By Eli KintischFeb. 23, 2017 , 8:00 AM

From a helicopter clattering over Greenland's interior on a bright July day, the ice sheet below tells a tale of disintegration. Long, roughly parallel cracks score the surface, formed by water and pressure; impossibly blue lakes of meltwater fill depressions; and veiny networks of azure streams meander west, flowing to the edge of the ice sheet and eventually out to sea.

The scientists flying over the world's largest thawing chunk of ice have selected a particularly auspicious summer to be studying the melt. The edges of Greenland's 1.7-million-km2 ice sheet regularly melt in summer, even in years when the ice sheet as a whole grows because of snowfall in its higher, colder center. But in 2016, the melting started early and spread inland fast. By April, 12% of the ice sheet's surface was melting; in an average year the melt doesn't reach 10% until June. And just before the scientists' journey, a violent river of meltwater, one of hundreds coursing out from the ice sheet, swept away a sensor, bolted to a bridge to measure the water's turbidity. It was the second time in 4 years such a device had fallen victim to the liquid fury of the glaciers. "I've been doing these trips for years, but I've never seen so much water," the helicopter pilot told the researchers.

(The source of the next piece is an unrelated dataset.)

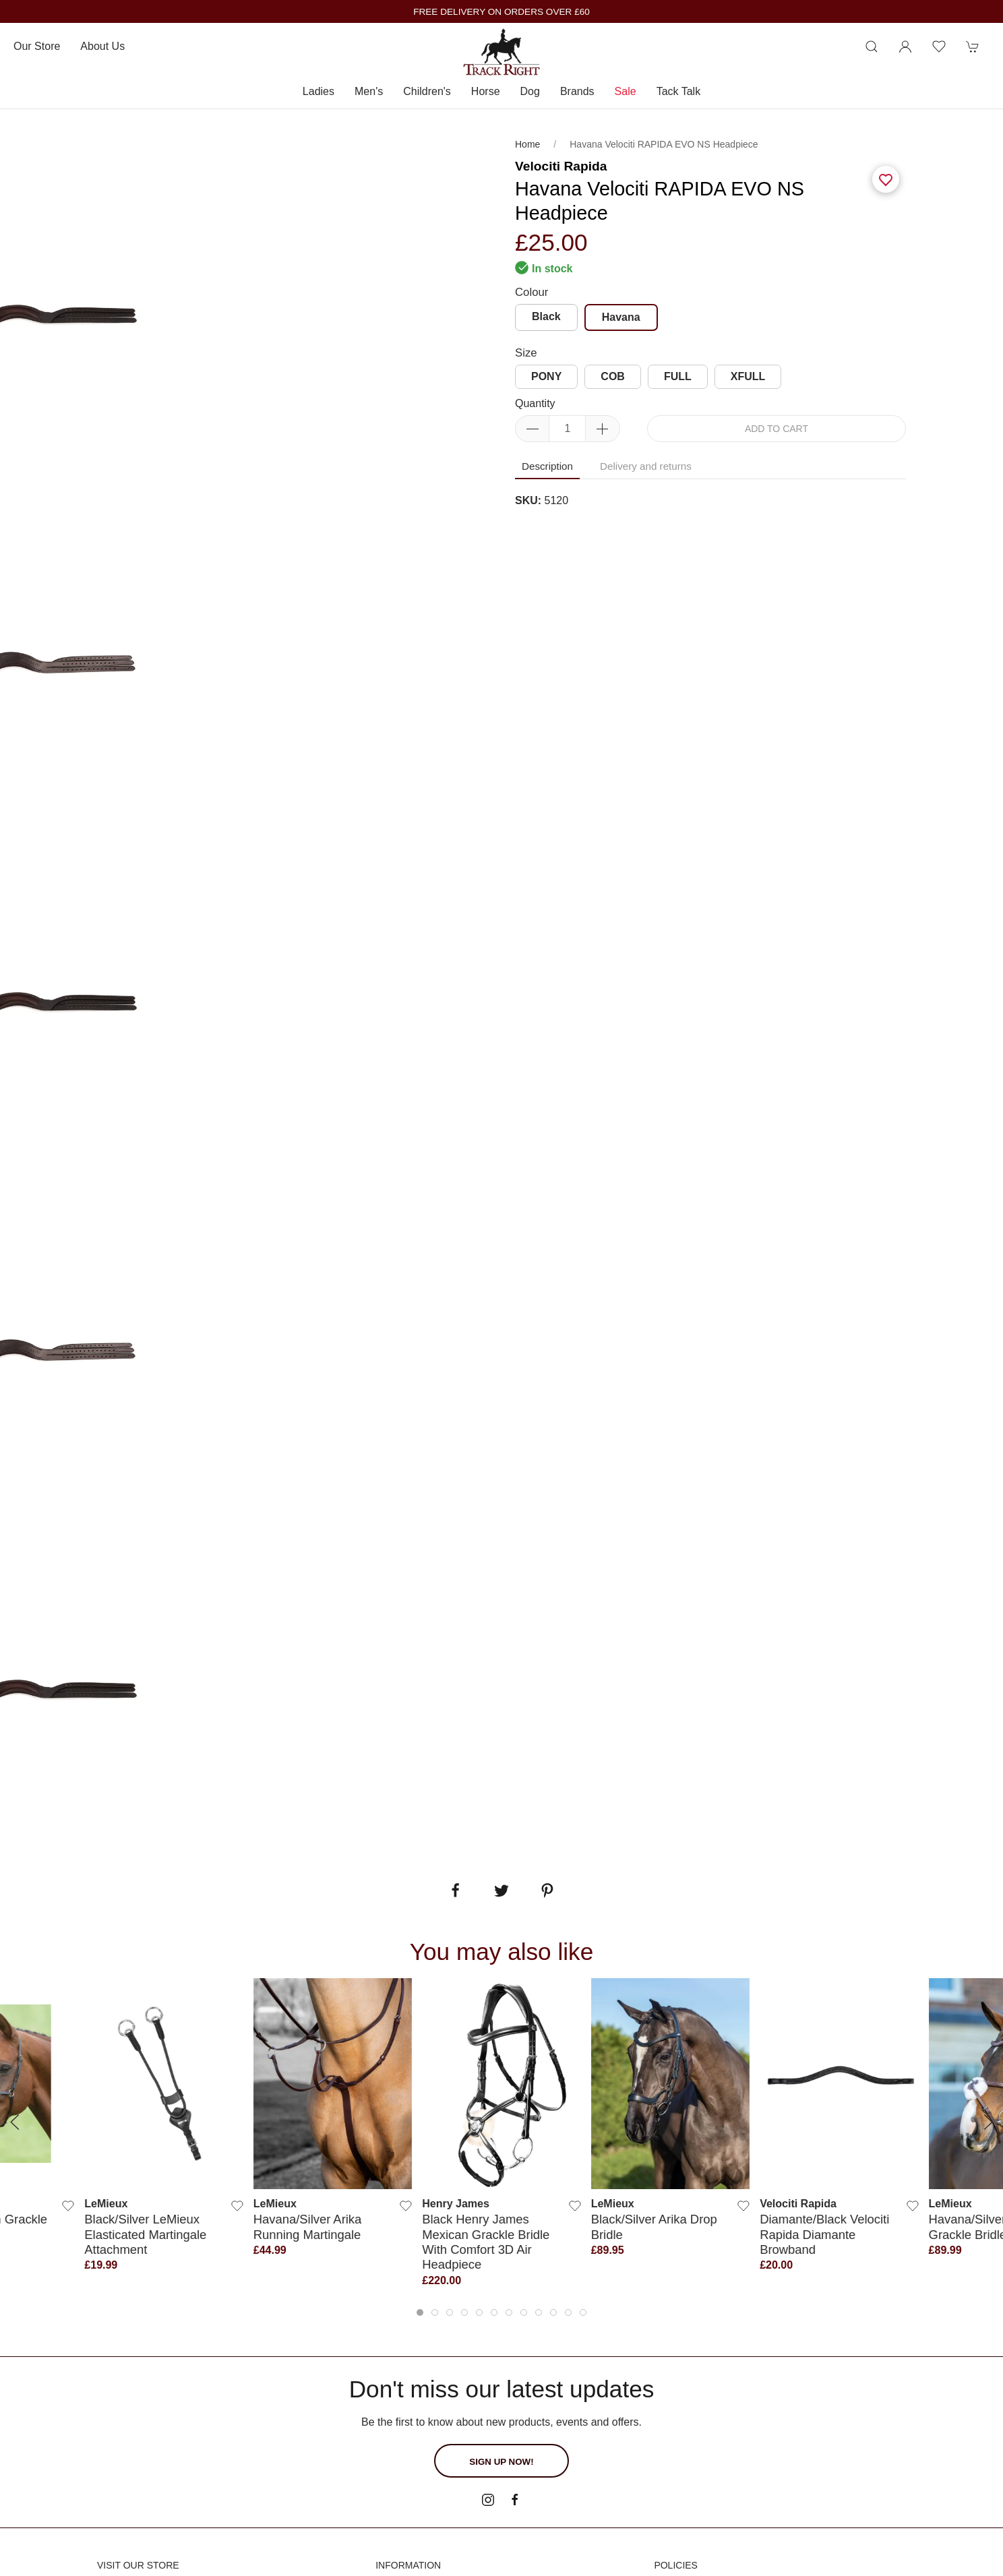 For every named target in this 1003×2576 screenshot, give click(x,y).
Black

In Greenland, the great melt is on. The decline of Greenland's ice sheet is a familiar story, but until recently, massive calving glaciers that carry ice from the interior and crumble into the sea got most of the attention. Between 2000 and 2008, such "dynamic" changes accounted for about as much mass loss as surface melting and shifts in snowfall. But the balance tipped dramatically between 2011 and 2014, when satellite data and modeling suggested that 70% of the annual 269 billion tons of snow and ice shed by Greenland was lost through surface melt, not calving. The accelerating surface melt has doubled Greenland's contribution to global sea level rise since 1992–2011, to 0.74 mm per year. "Nobody expected the ice sheet to lose so much mass so quickly," says geophysicist Isabella Velicogna of the University of California, Irvine. "Things are happening a lot faster than we expected."

Information and data from real scientists, not obese junkies on the AM radio.

The plots above says this whining is just drama for the faithful. We've discussed surface loss before. It's LOST one day and REGAINED the next. And it can't be accurately measured unless the mass ACTUALLY EVAPORATES.. According to the plots above -- 2017 ice MASS is good shape compared to recent history..

Find some ACTUAL data that refutes that.